葫芦岛地处辽西,其语言特点当属关外一类,即东北话。但是,由于这个地区是交通要道,过往行人频仍,关里关外语言在这里交汇,形成一个南北相融相杂,土语方言独特的辽西话。
葫芦岛地区有古人类活动.从遗址上看,建昌鸽子洞应该是古人类的栖息地。但是,这样古人类是否有后代,或者说后代是否还在这里生存,无法考证。但是,辽西的土著人还是有踪迹可在,从语音上可分辨出一些踪影。绥中王家店、李家、永安里一带和在昌岭上养马甸、新开岭等地的人,发音有独到之处,喉音重,仿佛舌头僵硬,发出的音不柔和。绥中的这些地方与建昌的一些地方发音虽有相似之处但细细听来又有不同点,这两处山水相连.与河北青龙,抚宁一带甚近,语音相近。这样推理,这两处大约算是辽西一带的土著人。但这不是葫芦岛话的主体,应当叫葫芦岛话的一个派系。
葫芦岛话的主体是南北交融的辽西话,这种与北京话相近的东北话,虽然南北人都能听懂,但还是有其特点的。葫芦岛大多数居民语音与普通话相同相近,这大概因其是移民有关。史书记载,后来时期.河南、山东一带移民到辽西较多,有些是政府行为,有些是个人行为。清朝时,北方的满族南移,八旗中的正白旗在此落户,跑马回地.占庄为王。时间一长.南北相融。满汉联姻,在语言上,出现了相混相杂、互相兼容的新局面。从语音上看,辽西一带的语音特点最明显的是一句话尾音上扬.以女孩为最,特别是问句。上扬在三度以上。像似唱歌这与河北唐山话相似。沈阳以北的人往往把辽西话与唐山话弄混,就在这里。其实 辽西话与唐山话。就这么点鲜似。葫芦岛话虽然也是辽西话,但与相距甚近的锦州话也有区别。葫芦岛话特点有三,一冲,二短,三有劲。一冲,就是说话有力量,斩钉截铁.往往一个字就表达这说话人的意思,特别是问答问话时更是这样。”行不行?“行!”“去不去?”“去!”“要不要?”“要!”“那是谁?”“我”等等,这种说法与河南话相似,这大概是河南移民带来的语言习惯。二是句子短,惜字如金,比如饭店服务员问你盘里的菜还用不用?往往这样说:“吃不吃?”“不吃了。”“撤!”就不像南方人把句子拉开拉长:“先生,这菜你还吃不吃了?”“不吃了。”“不吃了,那我就把托盘撤下去,好吗?”,句子短是满族话的特点,长期生活在寒冷地区,又是马背上的民族,说话自然要简练。南方人说辽西话硬,指的就是这,外来人听起来似乎不礼貌,其实这是辽西话的特点。三是气足。气足就是高腔大嗓,听起来令人振奋。不用扩音器也能传出老远。有些农村妇女叫孩子,站在前门外,喊那么一嗓子,全村都能听到:”三儿,回来吃饭了——”男人骂架.那也是满街声音。这与东北人身高体壮有关,东北二人传都是直着嗓子唱。男腔与女腔是同一音高来唱,这在南方的黄梅戏.越剧是根本不可能是事情。

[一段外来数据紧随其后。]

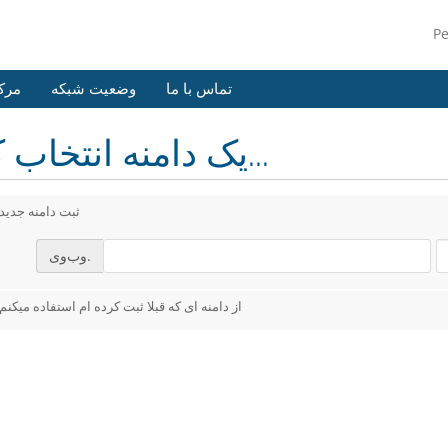
P
تماس با ما
وضعیت شبکه
مرک
یک دامنه انتخاب کنید...
ثبت دامنه جدید
وب‌وی.
از دامنه ای که قبلا ثبت کرده ام استفاده میکنم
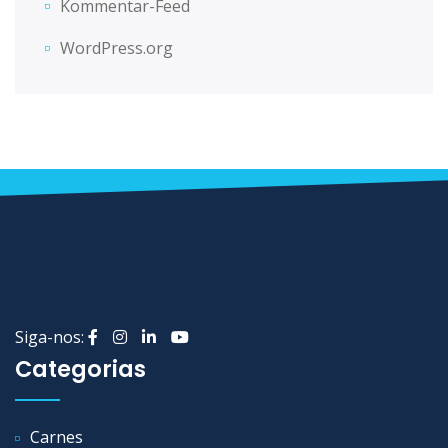
Kommentar-Feed
WordPress.org
Siga-nos:
Categorias
Carnes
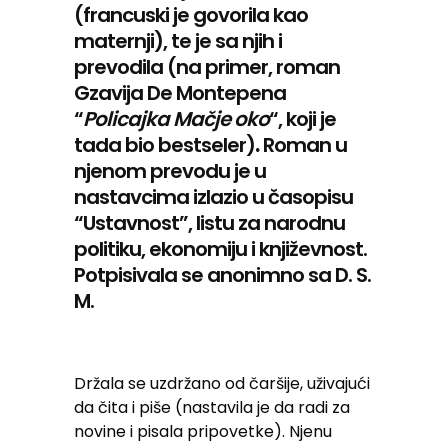
(francuski je govorila kao
maternji), te je sa njih i
prevodila (na primer, roman
Gzavija De Montepena
“
Policajka Mačje oko
“, koji je
tada bio bestseler)
.
Roman u
njenom prevodu je u
nastavcima izlazio u časopisu
“Ustavnost”, listu za narodnu
politiku, ekonomiju i književnost.
Potpisivala se anonimno sa D. S.
M.
Držala se uzdržano od čaršije, uživajući
da čita i piše (nastavila je da radi za
novine i pisala pripovetke). Njenu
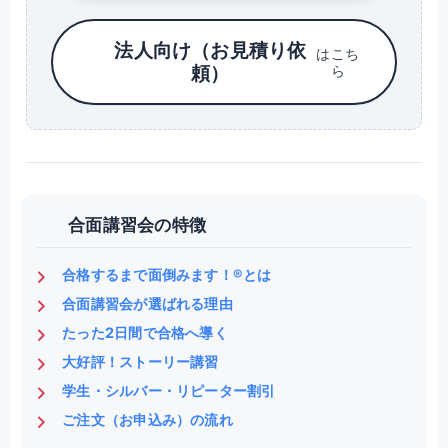
法人向け（お見積り依
はこち
頼）
ら
合面講習会の特徴
合格するまで面倒みます！®とは
合面講習会が選ばれる理由
たった2日間で合格へ導く
大好評！ストーリー講習
学生・シルバー・リピーター割引
ご注文（お申込み）の流れ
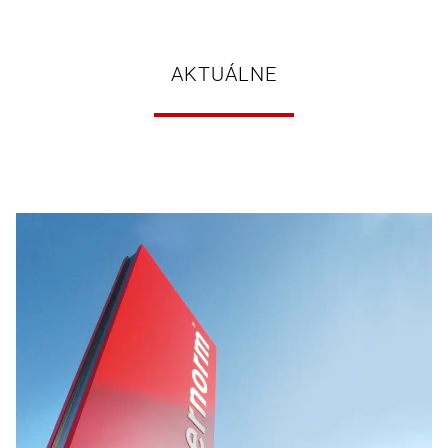
AKTUÁLNE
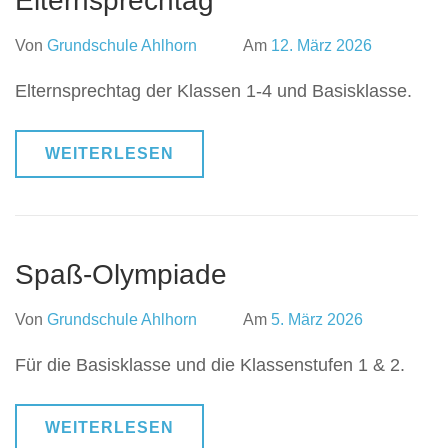
Elternsprechtag
Von
Grundschule Ahlhorn
Am
12. März 2026
Elternsprechtag der Klassen 1-4 und Basisklasse.
WEITERLESEN
Spaß-Olympiade
Von
Grundschule Ahlhorn
Am
5. März 2026
Für die Basisklasse und die Klassenstufen 1 & 2.
WEITERLESEN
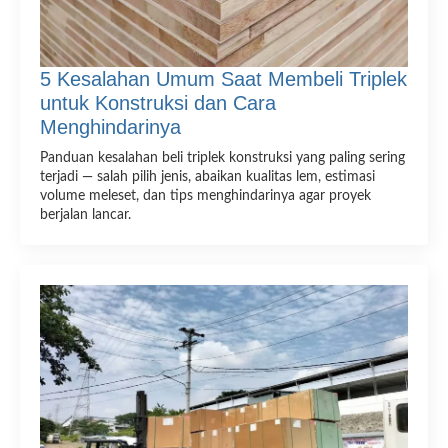
5 Kesalahan Umum Saat Membeli Triplek
untuk Konstruksi dan Cara
Menghindarinya
Panduan kesalahan beli triplek konstruksi yang paling sering
terjadi — salah pilih jenis, abaikan kualitas lem, estimasi
volume meleset, dan tips menghindarinya agar proyek
berjalan lancar.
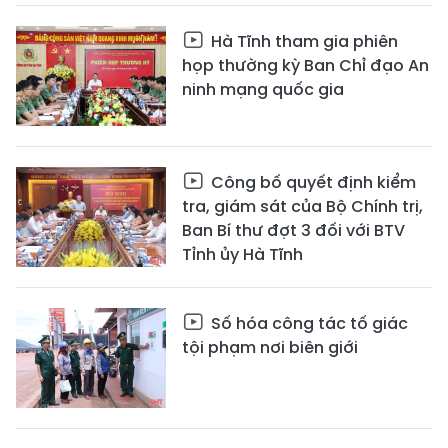
Hà Tĩnh tham gia phiên
họp thường kỳ Ban Chỉ đạo An
ninh mạng quốc gia
Công bố quyết định kiểm
tra, giám sát của Bộ Chính trị,
Ban Bí thư đợt 3 đối với BTV
Tỉnh ủy Hà Tĩnh
Số hóa công tác tố giác
tội phạm nơi biên giới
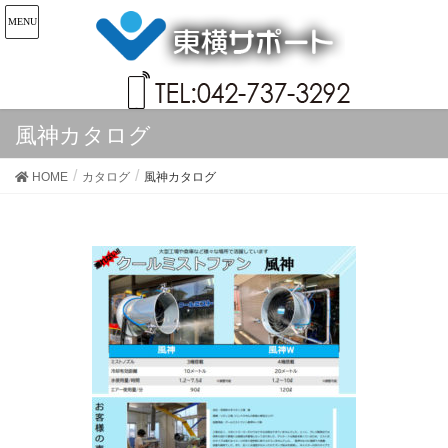
風神カタログ
HOME
カタログ
風神カタログ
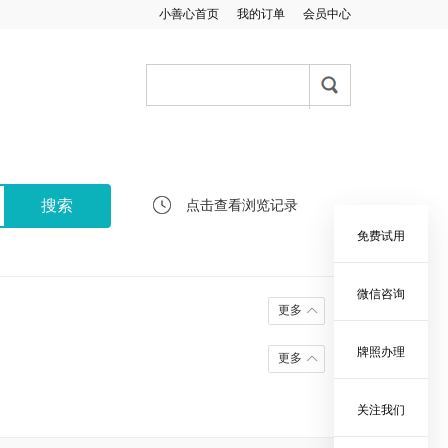
小善心首页
我的订单
会员中心
点击查看浏览记录
免费试用
微信咨询
更多
牌照办理
更多
关注我们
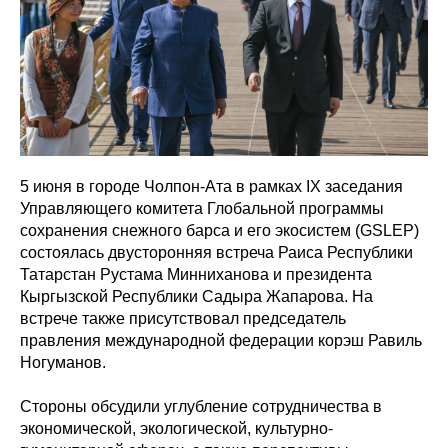
5 июня в городе Чолпон-Ата в рамках IX заседания
Управляющего комитета Глобальной программы
сохранения снежного барса и его экосистем (GSLEP)
состоялась двусторонняя встреча Раиса Республики
Татарстан Рустама Минниханова и президента
Кыргызской Республики Садыра Жапарова. На
встрече также присутствовал председатель
правления международной федерации корэш Равиль
Ногуманов.
Стороны обсудили углубление сотрудничества в
экономической, экологической, культурно-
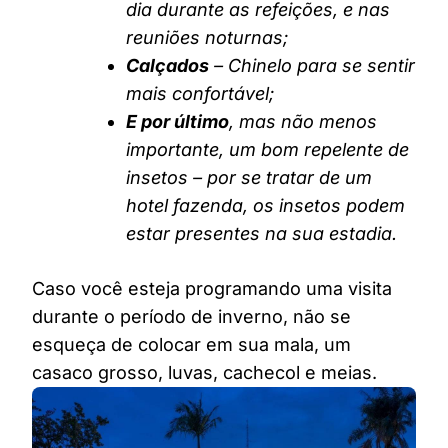
dia durante as refeições, e nas
reuniões noturnas;
Calçados
– Chinelo para se sentir
mais confortável;
E por último
, mas não menos
importante, um bom repelente de
insetos – por se tratar de um
hotel fazenda, os insetos podem
estar presentes na sua estadia.
Caso você esteja programando uma visita
durante o período de inverno, não se
esqueça de colocar em sua mala, um
casaco grosso, luvas, cachecol e meias.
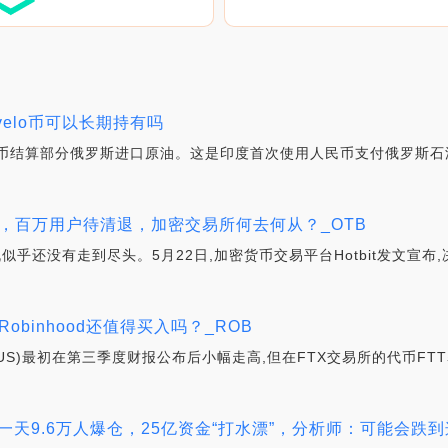
velo币可以长期持有吗
币结算部分俄罗斯进口原油。这是印度首次使用人民币支付俄罗斯石
宣布停运，百万用户待清退，加密交易所何去何从？_OTB
乎还没有走到尽头。5月22日,加密货币交易平台Hotbit发文宣布,
obinhood还值得买入吗？_ROB
OOD.US)最初在第三季度财报公布后小幅走高,但在FTX交易所的代币
9.6万人爆仓，25亿资金“打水漂”，分析师：可能会跌到这个价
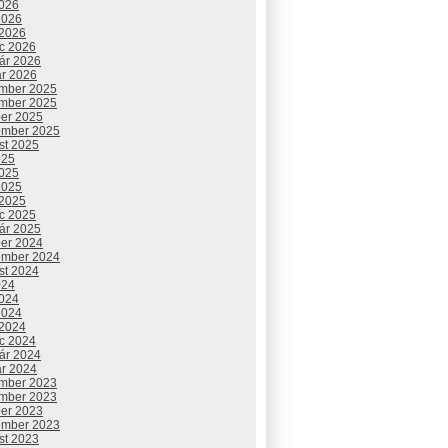
2026
2026
 2026
c 2026
uár 2026
ár 2026
mber 2025
mber 2025
ber 2025
ember 2025
st 2025
025
2025
2025
 2025
c 2025
uár 2025
ber 2024
ember 2024
st 2024
024
2024
2024
 2024
c 2024
uár 2024
ár 2024
mber 2023
mber 2023
ber 2023
ember 2023
st 2023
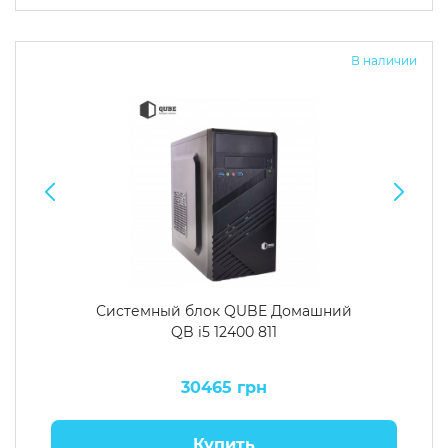
Операционная система
Тип накопителя
В наличии
Windows 11 Home
SSD
Windows 11 Pro
HDD
Без ОС
SSD + HDD
Дополнительно
RGB-подсветка
Разблокированный множитель CPU
Сверхбыстрый M.2 SSD NVME
Системный блок QUBE Домашний
QB i5 12400 811
30465 грн
Купить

在方言土语上,辽西话与北京话相通较多,有些北京的土话,辽西人是能听懂的,皆因辽西地区也那么说。比如儿化音,人们都感觉是北京的专利,其实.辽西这里也用得很多。用在名上,特别是农村,往往儿化音的多.“小二儿、小三儿、小珍儿、小琴儿、小秃儿”,儿化音能使人亲切.也能把凝重化为轻松。比如普通话里“做官、赚钱、娶亲”这样的正经事,在辽西地区也能说得轻松。”当官儿、挣俩钱儿、娶媳妇儿。”有些儿化音起到转换意思的作用,”‘肉皮儿”指的是人的皮肤,“肉皮”就专指猪肉皮了,“上眼药”是说眼睛不好点几滴眼药,而“上眼药儿“则是说在头头面前说你的坏话,“穿小鞋”是指要穿小一点的鞋.而“穿小鞋儿”是说头头找你茬有意整人。这种丰富的地方语言应注意识别。在辽西地区有些平民百姓说话有时也带出一些文词,比如“全是一家孙子辈的”说成“一爷公孙”,“遇到复杂事就糊涂了”。说成”傍观者清.沾事者迷”,对不同意见的反驳,说成“此言差矣”,这些都是当地的文化遗产。
葫芦岛人对当代言语词汇的吸收也是很快的.王朔的作品出现后,一些市井用词也被百姓接受.比如“开国际玩笑”“你有病吧”(指脑子不好使),”特酷”(特好).“帅呆了”等。